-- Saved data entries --
* * *

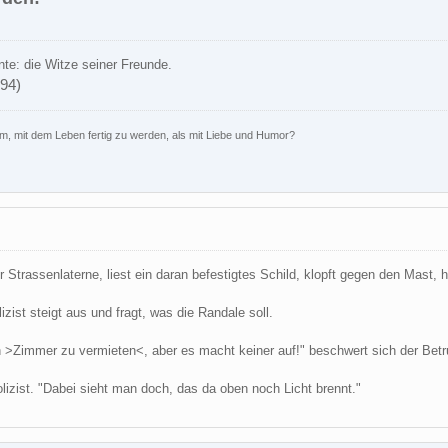
te: die Witze seiner Freunde.
94)
rm, mit dem Leben fertig zu werden, als mit Liebe und Humor?
r Strassenlaterne, liest ein daran befestigtes Schild, klopft gegen den Mast, h
izist steigt aus und fragt, was die Randale soll.
h >Zimmer zu vermieten<, aber es macht keiner auf!" beschwert sich der Bet
lizist. "Dabei sieht man doch, das da oben noch Licht brennt."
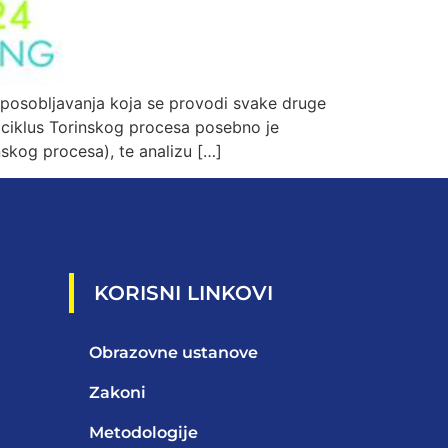
sposobljavanja koja se provodi svake druge
ciklus Torinskog procesa posebno je
nskog procesa), te analizu […]
KORISNI LINKOVI
Obrazovne ustanove
Zakoni
Metodologije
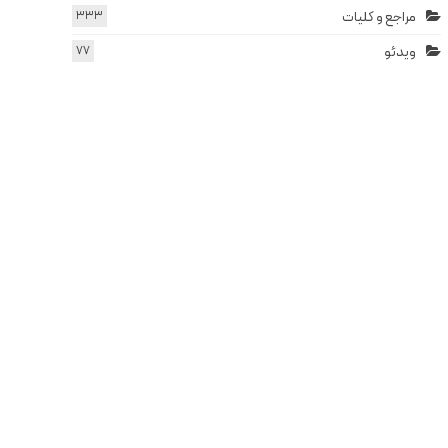
مراجع و کلیات
333
ویدئو
77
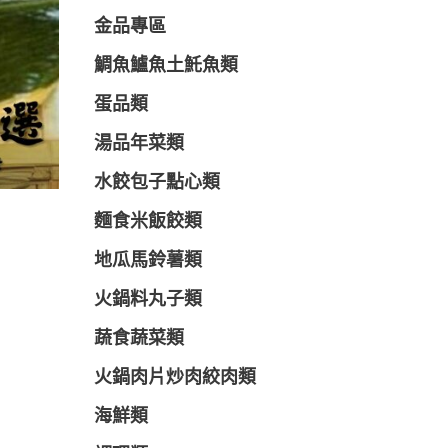
金品專區
鯛魚鱸魚土魠魚類
蛋品類
湯品年菜類
水餃包子點心類
麵食米飯餃類
地瓜馬鈴薯類
火鍋料丸子類
蔬食蔬菜類
火鍋肉片炒肉絞肉類
海鮮類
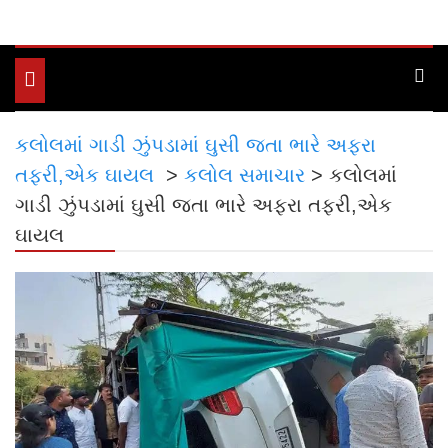
Toggle
navigation
કલોલમાં ગાડી ઝુંપડામાં ઘુસી જતા ભારે અફરા
તફરી,એક ઘાયલ
>
કલોલ સમાચાર
>
કલોલમાં
ગાડી ઝુંપડામાં ઘુસી જતા ભારે અફરા તફરી,એક
ઘાયલ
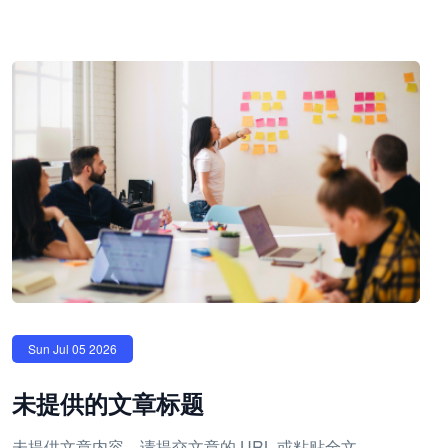
Sun Jul 05 2026
未提供的文章标题
未提供文章内容。请提交文章的 URL 或粘贴全文，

* * *

-- WHAT NEEDS TO BE DONE --
All of the data is to be reproduced exactly, with the pictures left out.

-- RESPONSE TO THE EXERCISE --
te: die Witze seiner Freunde.
94)
rm, mit dem Leben fertig zu werden, als mit Liebe und Humor?
r Strassenlaterne, liest ein daran befestigtes Schild, klopft gegen den Mast, h
izist steigt aus und fragt, was die Randale soll.
h >Zimmer zu vermieten<, aber es macht keiner auf!" beschwert sich der Bet
lizist. "Dabei sieht man doch, das da oben noch Licht brennt."
sposobljavanja koja se provodi svake druge
ciklus Torinskog procesa posebno je
nskog procesa), te analizu […]
KORISNI LINKOVI
Obrazovne ustanove
Zakoni
Metodologije
مراجع و کلیات
333
ویدئو
77
金品專區
鯛魚鱸魚土魠魚類
蛋品類
湯品年菜類
水餃包子點心類
麵食米飯餃類
地瓜馬鈴薯類
火鍋料丸子類
蔬食蔬菜類
火鍋肉片炒肉絞肉類
海鮮類
Toggle
navigation
કલોલમાં ગાડી ઝુંપડામાં ઘુસી જતા ભારે અફરા
તફરી,એક ઘાયલ
>
કલોલ સમાચાર
>
કલોલમાં
ગાડી ઝુંપડામાં ઘુસી જતા ભારે અફરા તફરી,એક
ઘાયલ
Sun Jul 05 2026
未提供的文章标题
未提供文章内容。请提交文章的 URL 或粘贴全文，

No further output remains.